Lors du conseil de gouvernement qui s’est tenu hier, la question sur la mise en place de ce «Task Force», conduit par le ministère du Commerce et de la consommation et composé de quelques autres ministères, a été abordée. Cependant, les activités de cette entité semblent s’opérer de façon ponctuelle. L’année prochaine, le pays risque de nouveau de connaître les mêmes difficultés qu’à l’heure actuelle sur le prix du riz. Selon le gouvernement, le but de cette opération est «de juguler la hausse excessive du prix du riz importé». Sauf que jusqu’ici, ce n’est pas le cas.

Privés de salaire

Pendant ce temps, à la veille de la fête de la Nativité, plusieurs fonctionnaires n’ont pas pu percevoir leur salaire. Le ministère des Finances et du budget  a lancé une vaste opération d’assainissement dans les états de paie des fonctionnaires en activité et des pensions de retraite à travers l’application du système «Augure». Sauf que plusieurs fonctionnaires en activité ont été oubliés. Une initiative qui a provoqué la grogne au sein de plusieurs agents de l’Etat. Pour calmer les esprits, le gouvernement a communiqué, à l’issue du rendez-vous hebdomadaire que, «Dans le dessein de toujours améliorer l’application du système Augure, dont le but final est de dégager de la liste les fonctionnaires dits fantômes, des opérations urgentes de rapprochement vont incessamment être diligentées entre le ministère des Finances et du Budget et les autres départements ministériels concernés, afin de dégager la liste des fonctionnaires légalement en exercice mais pouvant être touchés par la suspension de solde. Ainsi, une édition spéciale de bons de caisse de ceux-ci va être faite, une fois ces opérations de rapprochement effectuées», a fait savoir hier le gouvernement dans son communiqué.

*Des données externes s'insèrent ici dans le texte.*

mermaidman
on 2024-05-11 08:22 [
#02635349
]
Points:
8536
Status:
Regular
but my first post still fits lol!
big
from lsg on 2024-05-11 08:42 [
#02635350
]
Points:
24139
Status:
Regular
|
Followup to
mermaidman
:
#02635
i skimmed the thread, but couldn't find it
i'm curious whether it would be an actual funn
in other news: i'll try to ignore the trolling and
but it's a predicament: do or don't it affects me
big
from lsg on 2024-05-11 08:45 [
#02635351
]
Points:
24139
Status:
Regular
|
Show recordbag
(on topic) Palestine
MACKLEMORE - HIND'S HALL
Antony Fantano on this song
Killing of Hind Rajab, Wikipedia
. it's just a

Quoi qu’il en soit, au niveau des enseignants-chercheurs,  le problème est encore loin d’être résolu. En effet, après l’ultimatum de 72 heures, le Syndicat des enseignants-chercheurs et chercheurs-enseignants (Seces) Antananarivo entre dans sa prochaine étape de revendication. A ce titre, à l’issue de son assemblée générale d’hier, il a pris la décision d’observer une grève illimitée. Conséquence directe de cette décision, tous les cours seront suspendus jusqu’à nouvel ordre.

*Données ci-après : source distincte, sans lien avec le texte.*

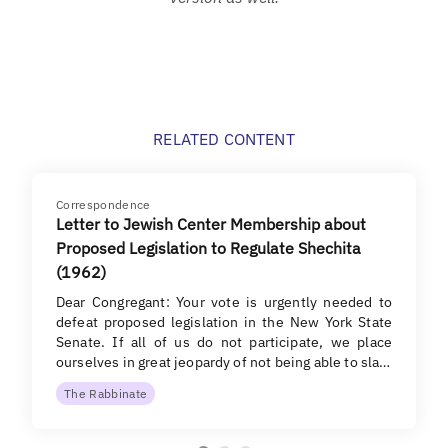
RELATED CONTENT
Correspondence
Letter to Jewish Center Membership about
Proposed Legislation to Regulate Shechita
(1962)
Dear Congregant: Your vote is urgently needed to
defeat proposed legislation in the New York State
Senate. If all of us do not participate, we place
ourselves in great jeopardy of not being able to sla…
The Rabbinate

 Pour rappel, lors du face-à-face entre les sénateurs et le gouvernement, le président du Sénat, Rivo Rakotovao, avait déjà averti ses anciens collègues du gouvernement. Il avait alors invité le ministre du Commerce et de la consommation ainsi que le ministre de l’Enseignement supérieur et de la recherche scientifique à apaiser les foyers de tension dans leur département respectif. «Nous allons entrer dans une période électorale l’année prochaine (…). Nous devons prendre en compte les secteurs là où il peut y avoir des foyers de tension, comme c’est le cas au sein de l’enseignement supérieur», avait-il alors indiqué. Une semaine plus tard, les enseignants-chercheurs décrètent une grève illimitée. C’est dire que les appels, de part et d’autre, n’ont peut-être pas été entendus.